On Christmas day Sergeant Tom told me I had a rare opportunity. They’d never had a police sketch artist come in before, and he was sure I could benefit from watching because the drawing process is all about paying attention to detail. A red-headed woman in a silk dress was swiveling in her chair and licking her coffee spoon. She didn’t seem like a victim. She was laughing and telling the artist, a cop from the Bay Area, how she was fixing lobster ravioli for Christmas dinner. The woman, staying in a guesthouse bordering a vineyard, woke in the night and saw a man at the foot of her bed. She yelled and chased him outside into the vineyard, clutching a high-heeled pump, which she threw at him.

“That was a stupid thing to do,” the artist told her. “What would you have done if you caught him?”

“I don’t know. I wasn’t thinking that far ahead. I was just pissed off. I think I hit him with my shoe!”

I could see this woman being referred to as “spunky” or “a real spitfire” and felt mildly jealous.
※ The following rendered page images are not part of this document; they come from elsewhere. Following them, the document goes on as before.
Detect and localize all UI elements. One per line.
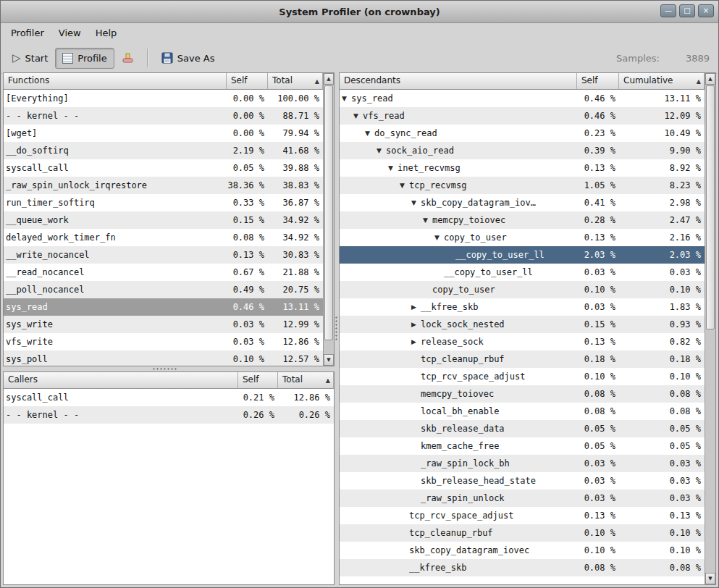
descendant-row[interactable]: local_bh_enable0.08 %0.08 %: [340, 403, 705, 420]
descendant-row[interactable]: ▼sock_aio_read0.39 %9.90 %: [340, 142, 705, 159]
scroll-down-icon[interactable]: ▼: [705, 573, 715, 584]
descendant-row[interactable]: ▼tcp_recvmsg1.05 %8.23 %: [340, 177, 705, 194]
cell-self: 0.08 %: [577, 559, 619, 576]
function-row[interactable]: __write_nocancel0.13 %30.83 %: [4, 246, 323, 264]
column-header-functions[interactable]: Functions: [4, 73, 227, 90]
reset-button[interactable]: [114, 47, 141, 70]
descendant-row[interactable]: tcp_rcv_space_adjust0.13 %0.13 %: [340, 507, 705, 524]
cell-cumulative: 0.03 %: [619, 455, 705, 472]
minimize-button[interactable]: —: [660, 4, 676, 17]
expander-closed-icon[interactable]: ▶: [411, 298, 421, 316]
functions-scrollbar[interactable]: ▲ ▼: [323, 73, 334, 366]
function-row[interactable]: _raw_spin_unlock_irqrestore38.36 %38.83 …: [4, 177, 323, 194]
column-header-self[interactable]: Self: [577, 73, 619, 90]
titlebar[interactable]: System Profiler (on crownbay) — □ ×: [1, 1, 718, 23]
column-header-total[interactable]: Total ▲: [268, 73, 323, 90]
column-header-callers[interactable]: Callers: [4, 372, 238, 389]
descendant-row[interactable]: __copy_to_user_ll0.03 %0.03 %: [340, 264, 705, 281]
function-row[interactable]: sys_poll0.10 %12.57 %: [4, 350, 323, 366]
function-row[interactable]: delayed_work_timer_fn0.08 %34.92 %: [4, 229, 323, 246]
descendants-scrollbar[interactable]: ▲ ▼: [705, 73, 715, 584]
column-header-descendants[interactable]: Descendants: [340, 73, 577, 90]
cell-function-name: _raw_spin_lock_bh: [340, 455, 577, 472]
start-button-label: Start: [25, 53, 49, 64]
expander-open-icon[interactable]: ▼: [353, 107, 363, 125]
cell-cumulative: 0.03 %: [619, 264, 705, 281]
column-header-cumulative[interactable]: Cumulative ▲: [619, 73, 705, 90]
scroll-down-icon[interactable]: ▼: [324, 354, 334, 366]
cell-function-name: vfs_write: [4, 333, 227, 350]
function-row[interactable]: - - kernel - -0.00 %88.71 %: [4, 107, 323, 125]
cell-function-name: memcpy_toiovec: [340, 385, 577, 403]
profile-button[interactable]: Profile: [55, 48, 114, 69]
cell-self: 0.10 %: [577, 368, 619, 385]
expander-closed-icon[interactable]: ▶: [411, 316, 421, 333]
expander-open-icon[interactable]: ▼: [400, 177, 409, 194]
function-row[interactable]: [wget]0.00 %79.94 %: [4, 125, 323, 142]
menu-help[interactable]: Help: [88, 25, 125, 41]
caller-row[interactable]: syscall_call0.21 %12.86 %: [4, 389, 334, 406]
scroll-up-icon[interactable]: ▲: [324, 73, 334, 85]
descendant-row[interactable]: __kfree_skb0.08 %0.08 %: [340, 559, 705, 576]
start-button[interactable]: ▷ Start: [5, 48, 55, 69]
save-as-button[interactable]: Save As: [154, 47, 222, 69]
column-header-self[interactable]: Self: [227, 73, 268, 90]
descendant-row[interactable]: ▼skb_copy_datagram_iov…0.41 %2.98 %: [340, 194, 705, 211]
maximize-button[interactable]: □: [679, 4, 695, 17]
caller-row[interactable]: - - kernel - -0.26 %0.26 %: [4, 406, 334, 424]
descendant-row[interactable]: copy_to_user0.10 %0.10 %: [340, 281, 705, 298]
function-row[interactable]: syscall_call0.05 %39.88 %: [4, 159, 323, 177]
function-row[interactable]: run_timer_softirq0.33 %36.87 %: [4, 194, 323, 211]
expander-open-icon[interactable]: ▼: [423, 211, 432, 229]
descendant-row[interactable]: ▶release_sock0.13 %0.82 %: [340, 333, 705, 350]
descendant-row[interactable]: ▼inet_recvmsg0.13 %8.92 %: [340, 159, 705, 177]
function-row[interactable]: __read_nocancel0.67 %21.88 %: [4, 264, 323, 281]
descendant-row[interactable]: memcpy_toiovec0.08 %0.08 %: [340, 385, 705, 403]
scrollbar-thumb[interactable]: [324, 85, 333, 340]
descendant-row[interactable]: skb_release_data0.05 %0.05 %: [340, 420, 705, 437]
cell-total: 12.86 %: [278, 389, 334, 406]
function-row[interactable]: sys_read0.46 %13.11 %: [4, 298, 323, 316]
scrollbar-thumb[interactable]: [706, 85, 715, 329]
close-button[interactable]: ×: [698, 4, 714, 17]
function-row[interactable]: __poll_nocancel0.49 %20.75 %: [4, 281, 323, 298]
descendant-row[interactable]: __copy_to_user_ll2.03 %2.03 %: [340, 246, 705, 264]
function-row[interactable]: [Everything]0.00 %100.00 %: [4, 90, 323, 107]
function-row[interactable]: __queue_work0.15 %34.92 %: [4, 211, 323, 229]
menu-view[interactable]: View: [51, 25, 88, 41]
descendant-row[interactable]: ▶__kfree_skb0.03 %1.83 %: [340, 298, 705, 316]
descendant-row[interactable]: skb_release_head_state0.03 %0.03 %: [340, 472, 705, 490]
descendant-row[interactable]: ▼vfs_read0.46 %12.09 %: [340, 107, 705, 125]
descendant-row[interactable]: [340, 576, 705, 584]
expander-open-icon[interactable]: ▼: [434, 229, 444, 246]
expander-closed-icon[interactable]: ▶: [411, 333, 421, 350]
function-row[interactable]: __do_softirq2.19 %41.68 %: [4, 142, 323, 159]
descendant-row[interactable]: ▶lock_sock_nested0.15 %0.93 %: [340, 316, 705, 333]
descendant-row[interactable]: tcp_cleanup_rbuf0.10 %0.10 %: [340, 524, 705, 542]
column-header-self[interactable]: Self: [238, 372, 278, 389]
expander-open-icon[interactable]: ▼: [388, 159, 398, 177]
expander-open-icon[interactable]: ▼: [377, 142, 386, 159]
cell-self: 0.49 %: [227, 281, 268, 298]
descendant-row[interactable]: kmem_cache_free0.05 %0.05 %: [340, 437, 705, 455]
descendant-row[interactable]: ▼do_sync_read0.23 %10.49 %: [340, 125, 705, 142]
cell-function-name: ▼skb_copy_datagram_iov…: [340, 194, 577, 211]
expander-open-icon[interactable]: ▼: [365, 125, 374, 142]
descendant-row[interactable]: ▼copy_to_user0.13 %2.16 %: [340, 229, 705, 246]
scroll-up-icon[interactable]: ▲: [705, 73, 715, 85]
descendant-row[interactable]: skb_copy_datagram_iovec0.10 %0.10 %: [340, 542, 705, 559]
column-header-total[interactable]: Total ▲: [278, 372, 334, 389]
descendant-row[interactable]: tcp_cleanup_rbuf0.18 %0.18 %: [340, 350, 705, 368]
menu-profiler[interactable]: Profiler: [4, 25, 51, 41]
function-row[interactable]: vfs_write0.03 %12.86 %: [4, 333, 323, 350]
function-row[interactable]: sys_write0.03 %12.99 %: [4, 316, 323, 333]
pane-splitter-horizontal[interactable]: [3, 366, 335, 371]
cell-cumulative: 1.83 %: [619, 298, 705, 316]
descendant-row[interactable]: _raw_spin_unlock0.03 %0.03 %: [340, 490, 705, 507]
descendant-row[interactable]: _raw_spin_lock_bh0.03 %0.03 %: [340, 455, 705, 472]
descendant-row[interactable]: ▼memcpy_toiovec0.28 %2.47 %: [340, 211, 705, 229]
expander-open-icon[interactable]: ▼: [342, 90, 351, 107]
descendant-row[interactable]: tcp_rcv_space_adjust0.10 %0.10 %: [340, 368, 705, 385]
descendant-row[interactable]: ▼sys_read0.46 %13.11 %: [340, 90, 705, 107]
expander-open-icon[interactable]: ▼: [411, 194, 421, 211]
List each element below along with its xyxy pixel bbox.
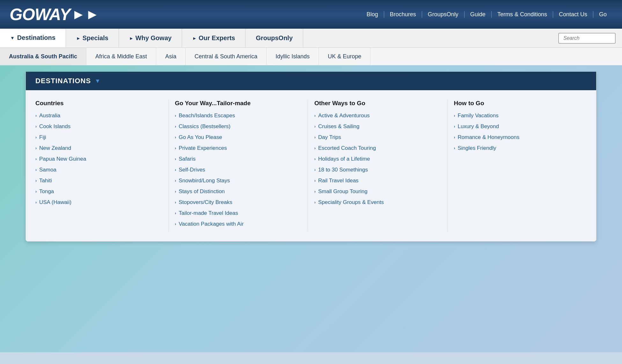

The artist had sketched a face shape and was now asking the woman to choose eyes from a book of all possible eye shapes. The woman became frustrated that she’d never find the right eyes and wanted to take a smoking break, then suddenly said, “These!” Gradually, a face emerged with long hair, high cheekbones, almond eyes. A good-looking face. “No, no, I can’t remember,” the woman said, looking depressed for the first time. “Look, tell me what’s wrong and we’ll fix it,” the artist said.

I felt a constant slow, fateful pressure after that day and sometimes imagined that I was a splinter being extruded from a finger. I’d think of George Orwell’s essay about shooting an elephant and how he called his police career an “unsuitable profession.” Every impulse in my personality seemed in conflict with the extroverted, grounded, aggressive, sensory nature of a cop. Still I did not relent, though it occurred to me that I had become like someone who enjoys watching pigeons get fed — oh, lovely, lovely, all those crumbs — so circumscribed had the pleasures in my life become. When skinny, acne-scarred cadets, awkward in suit and tie, interviewed for the remaining trainee position, they were labeled “too aggressive,” “won’t stay long-term,” “not enough life experience,” until a bit of hope would rekindle in me that I was, after all, an adequate fit.

In January shifts rotated, and the way they described graves to me was this: Nothing happens. But if something does, it’s more likely to be dangerous. My life was as silent and dark as the surface of the moon. No matter how much I slept, nights I was slow, leaden, and ill, a false vampire working against my own vigorous diurnal metabolism. All I wanted in the world was to sleep, which was dangerous. But when I drove home in the mornings, in the lightening sky, I would experience a strange kind of euphoria I don’t understand, a kind of chemical surge in my blood, a prickling warmth and expansiveness, like the first chills of fever. I drove with my windows open, and the air was so sweet it was like breathing deep into a carnation. I wanted to scream things into the wind, “I love my husband,” or crazy things, “I will live forever.” At home, I’d fix us eggs, coffee for him, sometimes a martini for me, then I’d sleep, and dream. I ran through the streets of Saint Amelia into the moonlit vineyards, and I felt no pain or tiredness, no burning lungs or side stitches, but a kind of ecstasy of ever-growing strength, as if I could run forever. Sometimes I’d fly over the rooftops of Saint Amelia, and all the roofs of the houses would gently loosen and float away, so that I could observe the floor plans and even fly in for close-ups of the sleeping citizens.